Now, here’s where it gets tricky: getting younger doesn’t automatically mean getting better. It’s quite risky, actually. We have very little idea of what Gregorius can contribute across a full season and even less about what Pirela and Refsnyder can provide. Kuroda had his worst season as a Yankee in 2014, but if Eovaldi were to match his 3.71 ERA (3.60 FIP) in 199 innings next year, I feel like it would be considered a positive. Murphy as the young backup catcher is great … unless he plays like the 2012 version of Austin Romine, the team’s last young backup backstop. Young players and productive young players are two different animals.

Right now, the Yankees are looking for productive young players. They hope Gregorius and Refsnyder and Eovaldi can be those guys. Maybe they can be, maybe they can’t. The only way to find out is to let them play.
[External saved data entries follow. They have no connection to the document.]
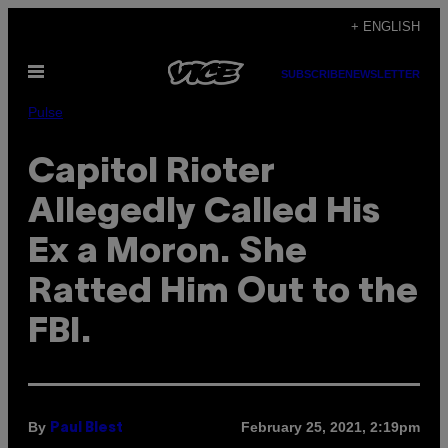
Skip
+ ENGLISH
to
Open
content
SUBSCRIBE
NEWSLETTER
Menu
Pulse
Capitol Rioter
Allegedly Called His
Ex a Moron. She
Ratted Him Out to the
FBI.
By
February 25, 2021, 2:19pm
Paul Blest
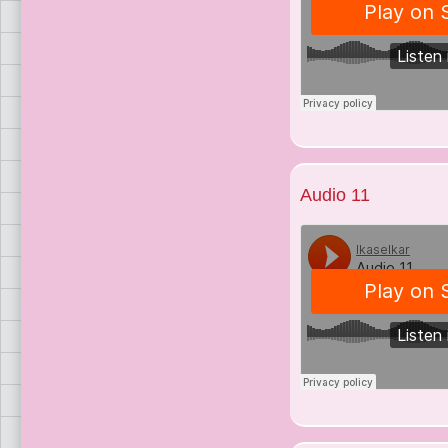
Audio 11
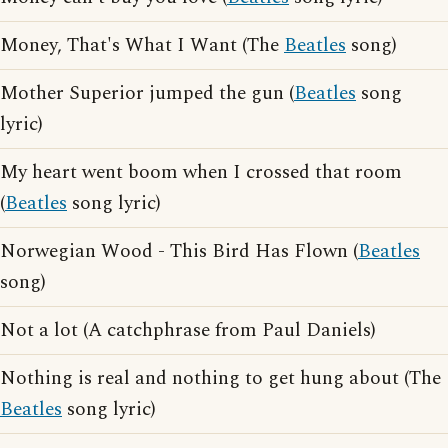
Money, That's What I Want (The
Beatles
song)
Mother Superior jumped the gun (
Beatles
song
lyric)
My heart went boom when I crossed that room
(
Beatles
song lyric)
Norwegian Wood - This Bird Has Flown (
Beatles
song)
Not a lot (A catchphrase from Paul Daniels)
Nothing is real and nothing to get hung about (The
Beatles
song lyric)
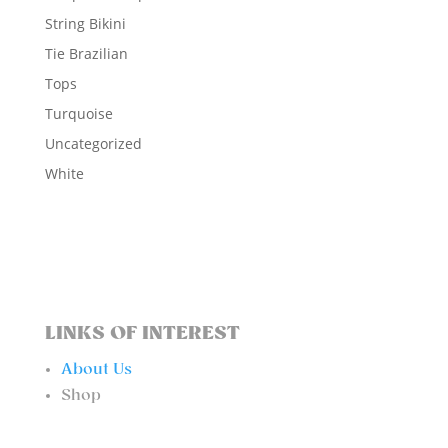
String Bikini
Tie Brazilian
Tops
Turquoise
Uncategorized
White
LINKS OF INTEREST
About Us
Shop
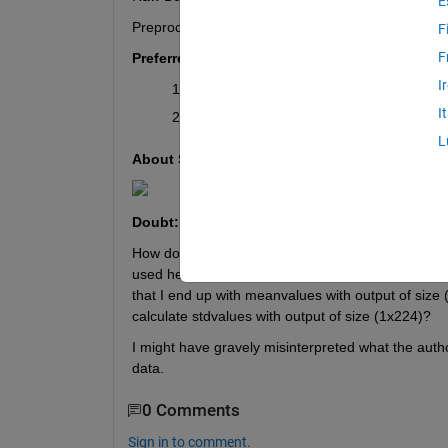
E
Preprocessed data (without noise): 20000x224 (pi
F
F
Preferred output:
I
A single value for SNR
I
A plot of SNR
L
About SNR:
Doubt:
How do I use 
mean(x) 
and 
std(x) 
 to calculate SN
used here, "mean of the image pixel value". Does 
that I end up with meanvalues with output of size (
calculate stdvalues with output of size (1x224)? 
I might have gravely misinterpreted what the auth
data.
0 Comments
Sign in to comment.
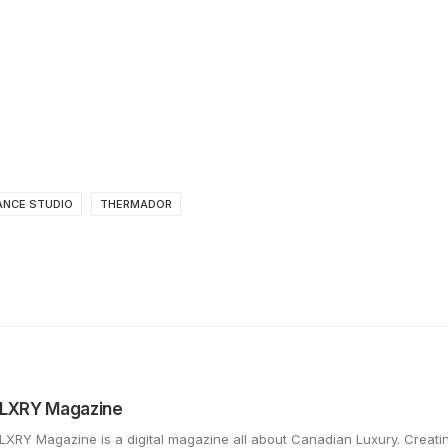
ANCE STUDIO
THERMADOR
LXRY Magazine
LXRY Magazine is a digital magazine all about Canadian Luxury. Creat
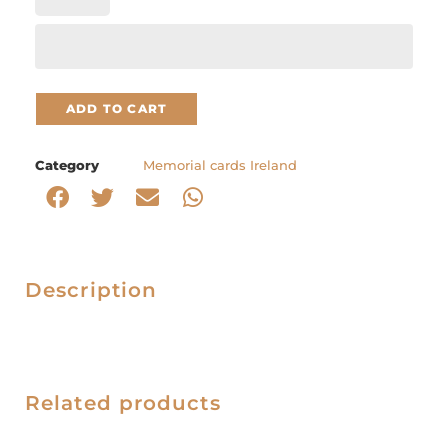
ADD TO CART
Category
Memorial cards Ireland
Description
Related products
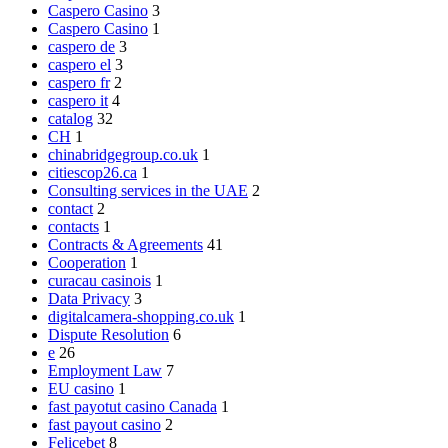
Caspero Casino
3
Caspero Casino
1
caspero de
3
caspero el
3
caspero fr
2
caspero it
4
catalog
32
CH
1
chinabridgegroup.co.uk
1
citiescop26.ca
1
Consulting services in the UAE
2
contact
2
contacts
1
Contracts & Agreements
41
Cooperation
1
curacau casinois
1
Data Privacy
3
digitalcamera-shopping.co.uk
1
Dispute Resolution
6
e
26
Employment Law
7
EU casino
1
fast payotut casino Canada
1
fast payout casino
2
Felicebet
8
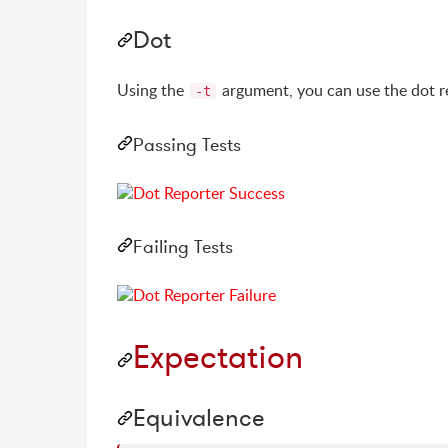
Dot
Using the
argument, you can use the dot r
-t
Passing Tests
Failing Tests
Expectation
Equivalence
The Yankees are still going to be an older team in general next year, but the little bit of youth they do have is in the right spots. They are young at important up the middle positions and on the pitching staff. That’s where you want to have young players whose best years are still ahead of them. The Yankees are never going to tear it all down and rebuild. That’s not in their DNA. Instead, they’ve retooled this offseason by acquiring young players at key positions to carry them in 2015 and beyond.